The FilmArray platform was initially developed for microbiology applications and the detection of various pathogens from different sample types. Montgomery et al initiated a study to use host response-based assays in FilmArray to discriminate viral from a bacterial infection in patients [33]. In our prototype pouch, we wanted to semiquantify the host immune biomarkers in critically ill patients. To this end, we studied the linearity of the selected assays to ensure the possibility of semiquantification using the FilmArray system. We used 5 known RNA quantities (ranging from 0.5 to 100 ng) to show that IPP markers expression fall into the tested linear range of measurement. Figure 3 illustrates the linearity of 1 reference gene (HPRT1) and 3 target genes (S100A9, CD74, and CX3CR1) representative of the panel. Reference and target assays were found to be linear within the tested range of RNA quantities with R2 values ranging from 0.51 to 0.94 (median, 0.89). The majority of IPP assays exhibited high R2 values > 0.8 (Supplementary Table 1). R2 values < 0.8 were further inspected, such as IL-6 (0.51) and PD-1 (0.63), and may be related to their weak expression in healthy volunteers.
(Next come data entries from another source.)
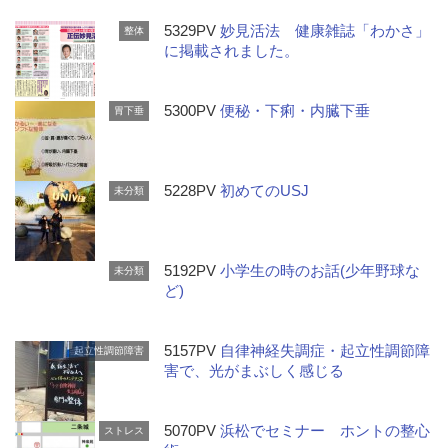
5329PV
妙見活法 健康雑誌「わかさ」
整体
に掲載されました。
5300PV
便秘・下痢・内臓下垂
胃下垂
5228PV
初めてのUSJ
未分類
5192PV
小学生の時のお話(少年野球な
未分類
ど)
5157PV
自律神経失調症・起立性調節障
起立性調節障害
害で、光がまぶしく感じる
5070PV
浜松でセミナー ホントの整心
ストレス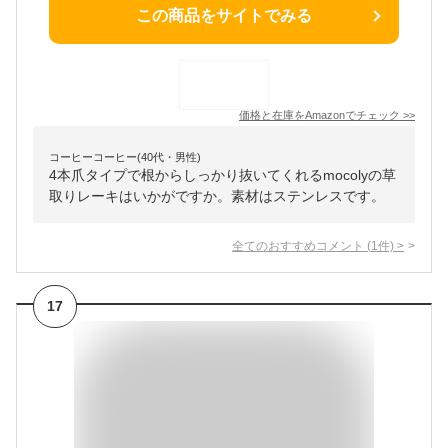
この商品をサイトでみる
価格と在庫を
Amazon
でチェック
>>
コーヒーコーヒー(40代・男性)
4本爪タイプで根からしっかり抜いてくれるmocolyの草
取りレーキはいかがですか。素材はステンレスです。
全てのおすすめコメント
(
1
件)
>
17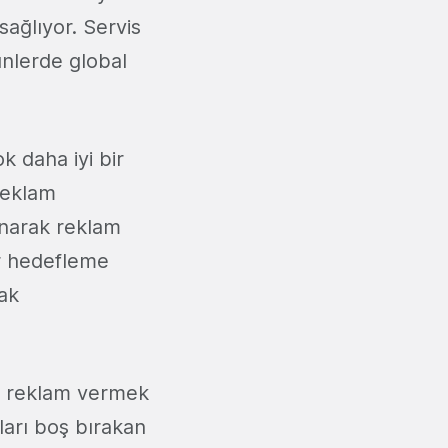
sağlıyor. Servis
ünlerde global
 daha iyi bir
reklam
lanarak reklam
ir hedefleme
rak
ili reklam vermek
ları boş bırakan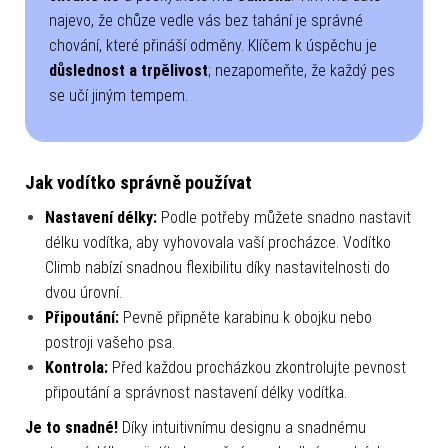
najevo, že chůze vedle vás bez tahání je správné
chování, které přináší odměny. Klíčem k úspěchu je
důslednost a trpělivost
; nezapomeňte, že každý pes
se učí jiným tempem.
Jak vodítko správně používat
Nastavení délky:
Podle potřeby můžete snadno nastavit
délku vodítka, aby vyhovovala vaší procházce.
Vodítko
Climb nabízí snadnou flexibilitu díky nastavitelnosti do
dvou úrovní.
Připoutání:
Pevně připněte karabinu k obojku nebo
postroji vašeho psa.
Kontrola:
Před každou procházkou zkontrolujte pevnost
připoutání a správnost nastavení délky vodítka.
Je to snadné!
Díky intuitivnímu designu a snadnému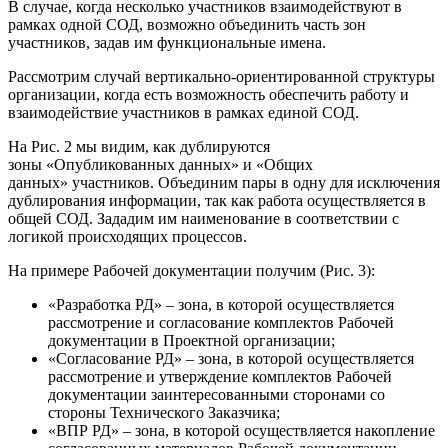
В случае, когда несколько участников взаимодействуют в
рамках одной СОД, возможно объединить часть зон
участников, задав им функциональные имена.
Рассмотрим случай вертикально-ориентированной структуры
организации, когда есть возможность обеспечить работу и
взаимодействие участников в рамках единой СОД.
На Рис. 2 мы видим, как дублируются
зоны «Опубликованных данных» и «Общих
данных» участников. Объединим пары в одну для исключения
дублирования информации, так как работа осуществляется в
общей СОД. Зададим им наименование в соответствии с
логикой происходящих процессов.
На примере Рабочей документации получим (Рис. 3):
«Разработка РД» – зона, в которой осуществляется
рассмотрение и согласование комплектов Рабочей
документации в Проектной организации;
«Согласование РД» – зона, в которой осуществляется
рассмотрение и утверждение комплектов Рабочей
документации заинтересованными сторонами со
стороны Технического Заказчика;
«ВПР РД» – зона, в которой осуществляется накопление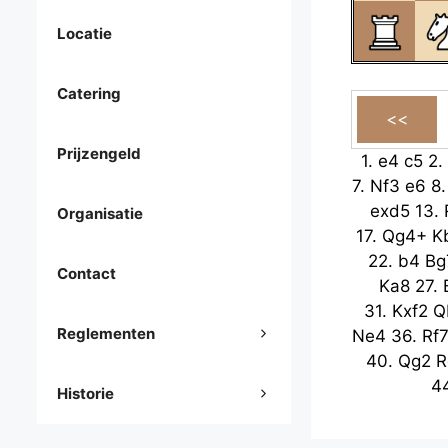
Locatie
Catering
Prijzengeld
1.
e4
c5
2.
7.
Nf3
e6
8
exd5
13.
Organisatie
17.
Qg4+
K
22.
b4
Bg
Contact
Ka8
27.
31.
Kxf2
Q
Reglementen
Ne4
36.
Rf
40.
Qg2
R
4
Historie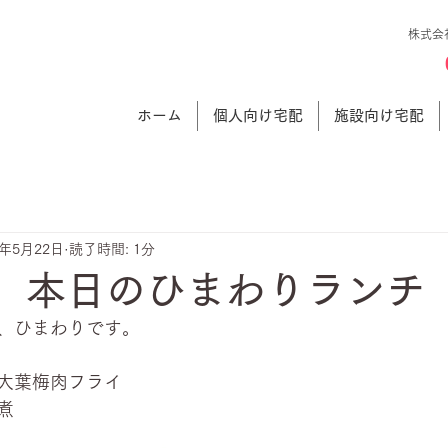
株式会
ホーム
個人向け宅配
施設向け宅配
4年5月22日
読了時間: 1分
日 本日のひまわりランチ
、ひまわりです。
大葉梅肉フライ
煮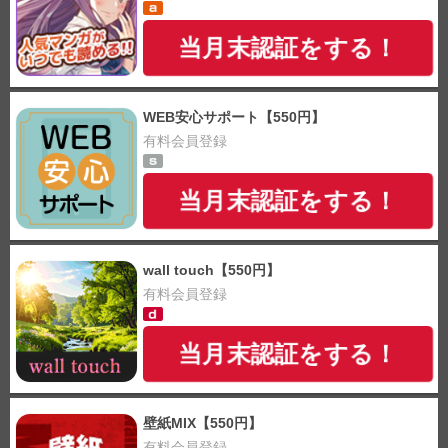
当月末認証をする！
WEB安心サポート【550円】
有料会員登録
当月末認証をする！
wall touch【550円】
有料会員登録
当月末認証をする！
壁紙MIX【550円】
有料会員登録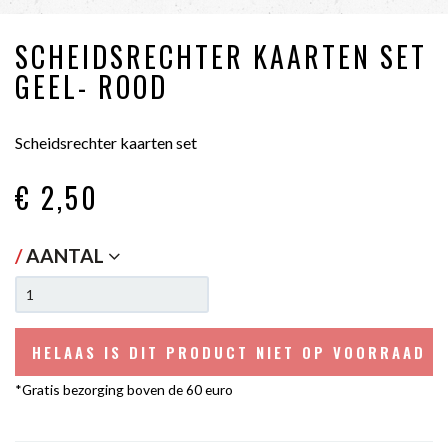
SCHEIDSRECHTER KAARTEN SET
GEEL- ROOD
Scheidsrechter kaarten set
€ 2
,50
/
AANTAL
HELAAS IS DIT PRODUCT NIET OP VOORRAAD W
*Gratis bezorging boven de 60 euro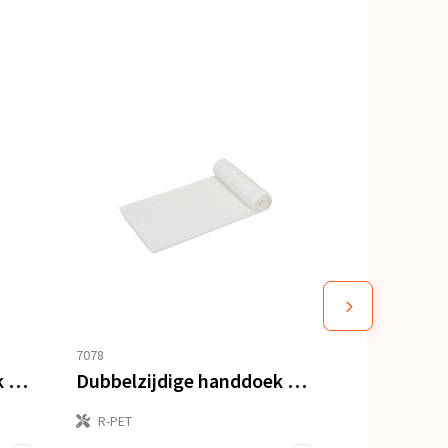
7078
Dubbelzijdige handdoek sublimatie 30 x 130 cm 400 g/m²
Dubbelzijdige handdoek sublimatie 100 x 180 cm 400 g/m²
R-PET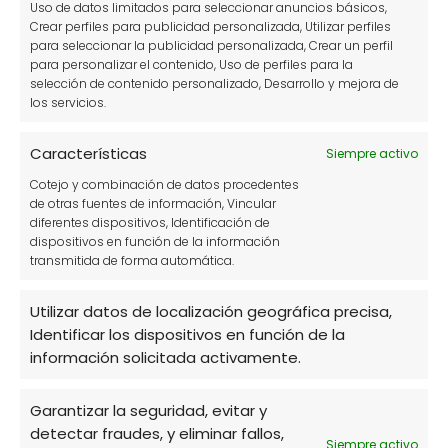
Uso de datos limitados para seleccionar anuncios básicos,
Jardinería
Crear perfiles para publicidad personalizada, Utilizar perfiles
para seleccionar la publicidad personalizada, Crear un perfil
Mascotas y animales domésticos
para personalizar el contenido, Uso de perfiles para la
Paisajismo
selección de contenido personalizado, Desarrollo y mejora de
los servicios.
Plagas
Características
Siempre activo
Plagas y enfermedades
Cotejo y combinación de datos procedentes
Plantas
de otras fuentes de información, Vincular
diferentes dispositivos, Identificación de
Remedios caseros
dispositivos en función de la información
transmitida de forma automática.
Semillas
Técnicas de cultivo
Utilizar datos de localización geográfica precisa,
Identificar los dispositivos en función de la
Uncategorized
información solicitada activamente.
Garantizar la seguridad, evitar y
detectar fraudes, y eliminar fallos,
Siempre activo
Genes such as GAPDH, SDHA, and ACTB showed poor linearity and were discarded from the rest of the analytical studies. Overall, this confirms that IPP assays were linear, which enables the semiquantification of gene.

Figure 3.

Linearity study of the reference and target assays. Extracted RNA from 10 healthy volunteers was tested in the immune profiling panel using 5 different RNA quantities (0.5, 1, 2, 10, and 100 ng). The linear model of the raw quantification cycle (Cq) values is plotted against log10 of the RNA quantities. The slope-intercept equation of each model appears on the plot along with the R2 values.

Equivalence to qPCR

Several target genes were tested for equivalence between the 2 methods using Bland–Altman analysis. It was observed that 2 assays (CX3CR1 and S100A9) are within the limits of agreement demonstrated as ±1.96 SD calculated from the mean of difference (middle horizontal line) horizontal line. S100A9 was equivalent in both platforms as most of the points are around the mean difference line on the y-axis (Figure 4A), which is close to zero. CX3CR1 presented a higher systematic bias of 5.9 Cq in qPCR compared to IPP and a slight decreasing proportional bias associated with higher Cq values. However, values remained within the limits of agreement (Figure 4A). After normalization of both data and recomputing the Bland–Altman plots, it can be observed that normalization helped eliminate the proportional bias with a slight presence of a systemic bias between the 2 methods for the 2 markers (Figure 4B). Both raw and normalized Cq analyses show that the 2 methods are within the limits of agreement. This analysis demonstrates the concordance between IPP and bench PCR, which is a common reference method used for mRNA quantitation.

Figure 4.

Bland–Altman analysis of 2 target markers expression in the immune profiling panel pouch compared to quantitative polymerase chain reaction (qPCR) results. Whole blood from PAXgene tubes of 30 healthy volunteers’ samples was tested in FilmArray and extracted RNA samples from the same volunteers were tested in qPCR for the equivalence study. The solid horizontal line represents the mean difference and estimates of the systemic bias between the methods; while the dashed lines represents the ± 1.96 SD limits of agreement between the two methods. Both genes are within the limits of agreement, A, Raw data. B, Normalized. Abbreviation: Cq, quantification cycle.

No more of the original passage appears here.